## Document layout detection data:
────────────────
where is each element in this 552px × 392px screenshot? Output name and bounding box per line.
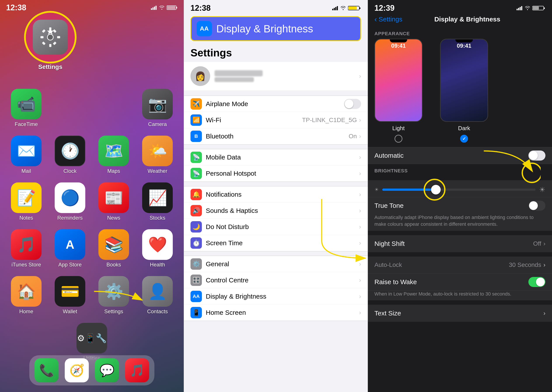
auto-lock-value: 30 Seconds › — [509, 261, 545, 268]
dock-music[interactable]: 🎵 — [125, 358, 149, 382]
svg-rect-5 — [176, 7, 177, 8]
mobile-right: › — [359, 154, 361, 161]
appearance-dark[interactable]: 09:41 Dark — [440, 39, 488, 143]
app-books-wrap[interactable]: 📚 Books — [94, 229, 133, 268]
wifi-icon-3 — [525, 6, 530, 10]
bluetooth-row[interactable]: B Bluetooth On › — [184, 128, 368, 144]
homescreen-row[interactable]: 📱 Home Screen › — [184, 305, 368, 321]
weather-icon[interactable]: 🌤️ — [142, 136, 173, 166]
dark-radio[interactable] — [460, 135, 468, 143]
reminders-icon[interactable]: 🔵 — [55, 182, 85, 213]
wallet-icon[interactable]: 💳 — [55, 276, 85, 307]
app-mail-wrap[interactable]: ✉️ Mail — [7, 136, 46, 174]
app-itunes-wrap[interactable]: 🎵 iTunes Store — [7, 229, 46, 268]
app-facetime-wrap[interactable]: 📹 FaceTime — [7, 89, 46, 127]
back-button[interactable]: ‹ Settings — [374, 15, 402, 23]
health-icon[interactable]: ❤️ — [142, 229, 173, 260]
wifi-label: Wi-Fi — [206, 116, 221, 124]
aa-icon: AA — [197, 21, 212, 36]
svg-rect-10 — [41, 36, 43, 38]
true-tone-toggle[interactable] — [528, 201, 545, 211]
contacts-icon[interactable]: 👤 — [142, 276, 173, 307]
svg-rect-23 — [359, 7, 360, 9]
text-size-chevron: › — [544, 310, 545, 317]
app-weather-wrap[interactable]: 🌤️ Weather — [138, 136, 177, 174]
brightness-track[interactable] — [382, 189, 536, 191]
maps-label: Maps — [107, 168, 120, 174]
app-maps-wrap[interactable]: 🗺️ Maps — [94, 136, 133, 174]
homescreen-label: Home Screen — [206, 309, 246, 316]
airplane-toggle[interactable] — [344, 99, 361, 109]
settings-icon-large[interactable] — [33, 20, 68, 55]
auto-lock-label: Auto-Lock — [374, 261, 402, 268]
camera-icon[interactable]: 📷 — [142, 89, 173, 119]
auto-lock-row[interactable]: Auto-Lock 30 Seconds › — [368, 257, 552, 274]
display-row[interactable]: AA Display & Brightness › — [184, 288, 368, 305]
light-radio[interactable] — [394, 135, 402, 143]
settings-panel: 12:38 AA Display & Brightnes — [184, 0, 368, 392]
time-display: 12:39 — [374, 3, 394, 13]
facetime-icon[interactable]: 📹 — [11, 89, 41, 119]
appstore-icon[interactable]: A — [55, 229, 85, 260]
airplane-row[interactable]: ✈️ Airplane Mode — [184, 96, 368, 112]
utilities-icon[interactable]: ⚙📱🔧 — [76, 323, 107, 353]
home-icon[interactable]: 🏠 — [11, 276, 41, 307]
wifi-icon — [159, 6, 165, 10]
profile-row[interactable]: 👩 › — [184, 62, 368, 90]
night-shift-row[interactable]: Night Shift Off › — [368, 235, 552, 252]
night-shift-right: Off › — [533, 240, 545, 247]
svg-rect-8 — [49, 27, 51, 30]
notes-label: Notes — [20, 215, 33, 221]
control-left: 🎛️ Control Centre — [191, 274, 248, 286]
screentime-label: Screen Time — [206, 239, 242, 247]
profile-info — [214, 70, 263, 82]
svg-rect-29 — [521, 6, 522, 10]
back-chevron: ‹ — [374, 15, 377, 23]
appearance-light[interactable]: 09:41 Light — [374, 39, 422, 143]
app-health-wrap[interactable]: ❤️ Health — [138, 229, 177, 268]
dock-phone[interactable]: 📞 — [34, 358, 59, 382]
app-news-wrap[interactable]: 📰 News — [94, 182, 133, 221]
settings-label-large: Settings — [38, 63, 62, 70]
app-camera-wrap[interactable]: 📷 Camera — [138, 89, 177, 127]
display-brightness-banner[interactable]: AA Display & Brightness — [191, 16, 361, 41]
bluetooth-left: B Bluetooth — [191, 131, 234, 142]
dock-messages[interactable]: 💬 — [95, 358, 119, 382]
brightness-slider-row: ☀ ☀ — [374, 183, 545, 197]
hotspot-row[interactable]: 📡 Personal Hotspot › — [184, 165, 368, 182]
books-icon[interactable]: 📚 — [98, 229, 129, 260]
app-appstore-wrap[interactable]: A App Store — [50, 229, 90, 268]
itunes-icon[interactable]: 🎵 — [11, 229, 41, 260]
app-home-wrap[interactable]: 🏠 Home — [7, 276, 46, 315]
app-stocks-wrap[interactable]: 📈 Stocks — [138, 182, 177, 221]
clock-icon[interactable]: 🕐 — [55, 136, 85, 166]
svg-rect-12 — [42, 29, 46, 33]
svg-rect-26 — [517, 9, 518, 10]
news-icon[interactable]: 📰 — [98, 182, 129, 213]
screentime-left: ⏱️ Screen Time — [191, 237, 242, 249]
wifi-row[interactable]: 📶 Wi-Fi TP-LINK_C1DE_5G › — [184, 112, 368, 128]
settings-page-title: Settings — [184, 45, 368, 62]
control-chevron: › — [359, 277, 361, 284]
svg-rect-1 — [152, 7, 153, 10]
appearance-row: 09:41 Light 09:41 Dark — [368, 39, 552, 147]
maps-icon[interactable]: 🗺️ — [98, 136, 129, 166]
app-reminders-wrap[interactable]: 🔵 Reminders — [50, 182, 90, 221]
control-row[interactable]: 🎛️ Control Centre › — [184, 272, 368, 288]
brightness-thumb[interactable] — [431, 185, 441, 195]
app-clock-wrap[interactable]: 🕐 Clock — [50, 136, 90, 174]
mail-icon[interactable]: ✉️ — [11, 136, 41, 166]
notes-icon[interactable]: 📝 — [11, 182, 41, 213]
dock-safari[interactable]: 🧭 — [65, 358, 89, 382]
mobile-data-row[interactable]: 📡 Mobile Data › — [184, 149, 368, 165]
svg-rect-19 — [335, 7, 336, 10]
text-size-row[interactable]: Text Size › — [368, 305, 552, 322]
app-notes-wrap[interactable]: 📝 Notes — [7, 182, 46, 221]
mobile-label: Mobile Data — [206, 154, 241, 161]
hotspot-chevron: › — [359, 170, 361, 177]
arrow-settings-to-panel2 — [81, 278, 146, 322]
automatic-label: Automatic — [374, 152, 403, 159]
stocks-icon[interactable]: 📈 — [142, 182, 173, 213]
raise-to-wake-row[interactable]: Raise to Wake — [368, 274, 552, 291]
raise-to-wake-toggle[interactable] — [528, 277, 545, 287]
────────────────
## What is required:
Reproduce the data word for word without its images.

## Written solution:
where is each element in this 552px × 392px screenshot? Output name and bounding box per line.
auto-lock-value: 30 Seconds › — [509, 261, 545, 268]
dock-music[interactable]: 🎵 — [125, 358, 149, 382]
svg-rect-5 — [176, 7, 177, 8]
mobile-right: › — [359, 154, 361, 161]
appearance-dark[interactable]: 09:41 Dark — [440, 39, 488, 143]
app-books-wrap[interactable]: 📚 Books — [94, 229, 133, 268]
wifi-icon-3 — [525, 6, 530, 10]
bluetooth-row[interactable]: B Bluetooth On › — [184, 128, 368, 144]
homescreen-row[interactable]: 📱 Home Screen › — [184, 305, 368, 321]
weather-icon[interactable]: 🌤️ — [142, 136, 173, 166]
dark-radio[interactable] — [460, 135, 468, 143]
reminders-icon[interactable]: 🔵 — [55, 182, 85, 213]
wallet-icon[interactable]: 💳 — [55, 276, 85, 307]
app-mail-wrap[interactable]: ✉️ Mail — [7, 136, 46, 174]
app-itunes-wrap[interactable]: 🎵 iTunes Store — [7, 229, 46, 268]
app-facetime-wrap[interactable]: 📹 FaceTime — [7, 89, 46, 127]
back-button[interactable]: ‹ Settings — [374, 15, 402, 23]
health-icon[interactable]: ❤️ — [142, 229, 173, 260]
wifi-label: Wi-Fi — [206, 116, 221, 124]
aa-icon: AA — [197, 21, 212, 36]
svg-rect-10 — [41, 36, 43, 38]
true-tone-toggle[interactable] — [528, 201, 545, 211]
contacts-icon[interactable]: 👤 — [142, 276, 173, 307]
svg-rect-23 — [359, 7, 360, 9]
text-size-chevron: › — [544, 310, 545, 317]
app-weather-wrap[interactable]: 🌤️ Weather — [138, 136, 177, 174]
brightness-track[interactable] — [382, 189, 536, 191]
maps-label: Maps — [107, 168, 120, 174]
app-maps-wrap[interactable]: 🗺️ Maps — [94, 136, 133, 174]
homescreen-label: Home Screen — [206, 309, 246, 316]
airplane-toggle[interactable] — [344, 99, 361, 109]
settings-icon-large[interactable] — [33, 20, 68, 55]
auto-lock-label: Auto-Lock — [374, 261, 402, 268]
camera-icon[interactable]: 📷 — [142, 89, 173, 119]
auto-lock-row[interactable]: Auto-Lock 30 Seconds › — [368, 257, 552, 274]
display-row[interactable]: AA Display & Brightness › — [184, 288, 368, 305]
light-radio[interactable] — [394, 135, 402, 143]
settings-panel: 12:38 AA Display & Brightnes — [184, 0, 368, 392]
time-display: 12:39 — [374, 3, 394, 13]
facetime-icon[interactable]: 📹 — [11, 89, 41, 119]
appstore-icon[interactable]: A — [55, 229, 85, 260]
airplane-row[interactable]: ✈️ Airplane Mode — [184, 96, 368, 112]
utilities-icon[interactable]: ⚙📱🔧 — [76, 323, 107, 353]
home-icon[interactable]: 🏠 — [11, 276, 41, 307]
wifi-icon — [159, 6, 165, 10]
profile-row[interactable]: 👩 › — [184, 62, 368, 90]
night-shift-row[interactable]: Night Shift Off › — [368, 235, 552, 252]
night-shift-right: Off › — [533, 240, 545, 247]
svg-rect-8 — [49, 27, 51, 30]
notes-label: Notes — [20, 215, 33, 221]
control-left: 🎛️ Control Centre — [191, 274, 248, 286]
screentime-label: Screen Time — [206, 239, 242, 247]
profile-info — [214, 70, 263, 82]
svg-rect-29 — [521, 6, 522, 10]
back-chevron: ‹ — [374, 15, 377, 23]
appearance-light[interactable]: 09:41 Light — [374, 39, 422, 143]
app-health-wrap[interactable]: ❤️ Health — [138, 229, 177, 268]
dock-phone[interactable]: 📞 — [34, 358, 59, 382]
app-news-wrap[interactable]: 📰 News — [94, 182, 133, 221]
settings-label-large: Settings — [38, 63, 62, 70]
app-camera-wrap[interactable]: 📷 Camera — [138, 89, 177, 127]
display-brightness-banner[interactable]: AA Display & Brightness — [191, 16, 361, 41]
bluetooth-left: B Bluetooth — [191, 131, 234, 142]
dock-messages[interactable]: 💬 — [95, 358, 119, 382]
brightness-slider-row: ☀ ☀ — [374, 183, 545, 197]
hotspot-row[interactable]: 📡 Personal Hotspot › — [184, 165, 368, 182]
books-icon[interactable]: 📚 — [98, 229, 129, 260]
app-appstore-wrap[interactable]: A App Store — [50, 229, 90, 268]
itunes-icon[interactable]: 🎵 — [11, 229, 41, 260]
app-home-wrap[interactable]: 🏠 Home — [7, 276, 46, 315]
app-stocks-wrap[interactable]: 📈 Stocks — [138, 182, 177, 221]
clock-icon[interactable]: 🕐 — [55, 136, 85, 166]
svg-rect-12 — [42, 29, 46, 33]
svg-rect-26 — [517, 9, 518, 10]
news-icon[interactable]: 📰 — [98, 182, 129, 213]
screentime-left: ⏱️ Screen Time — [191, 237, 242, 249]
wifi-row[interactable]: 📶 Wi-Fi TP-LINK_C1DE_5G › — [184, 112, 368, 128]
settings-page-title: Settings — [184, 45, 368, 62]
control-chevron: › — [359, 277, 361, 284]
svg-rect-1 — [152, 7, 153, 10]
appearance-row: 09:41 Light 09:41 Dark — [368, 39, 552, 147]
maps-icon[interactable]: 🗺️ — [98, 136, 129, 166]
app-reminders-wrap[interactable]: 🔵 Reminders — [50, 182, 90, 221]
control-row[interactable]: 🎛️ Control Centre › — [184, 272, 368, 288]
brightness-thumb[interactable] — [431, 185, 441, 195]
app-clock-wrap[interactable]: 🕐 Clock — [50, 136, 90, 174]
mail-icon[interactable]: ✉️ — [11, 136, 41, 166]
notes-icon[interactable]: 📝 — [11, 182, 41, 213]
dock-safari[interactable]: 🧭 — [65, 358, 89, 382]
mobile-data-row[interactable]: 📡 Mobile Data › — [184, 149, 368, 165]
svg-rect-19 — [335, 7, 336, 10]
text-size-row[interactable]: Text Size › — [368, 305, 552, 322]
app-notes-wrap[interactable]: 📝 Notes — [7, 182, 46, 221]
mobile-label: Mobile Data — [206, 154, 241, 161]
hotspot-chevron: › — [359, 170, 361, 177]
arrow-settings-to-panel2 — [81, 278, 146, 322]
automatic-label: Automatic — [374, 152, 403, 159]
stocks-icon[interactable]: 📈 — [142, 182, 173, 213]
raise-to-wake-row[interactable]: Raise to Wake — [368, 274, 552, 291]
raise-to-wake-toggle[interactable] — [528, 277, 545, 287]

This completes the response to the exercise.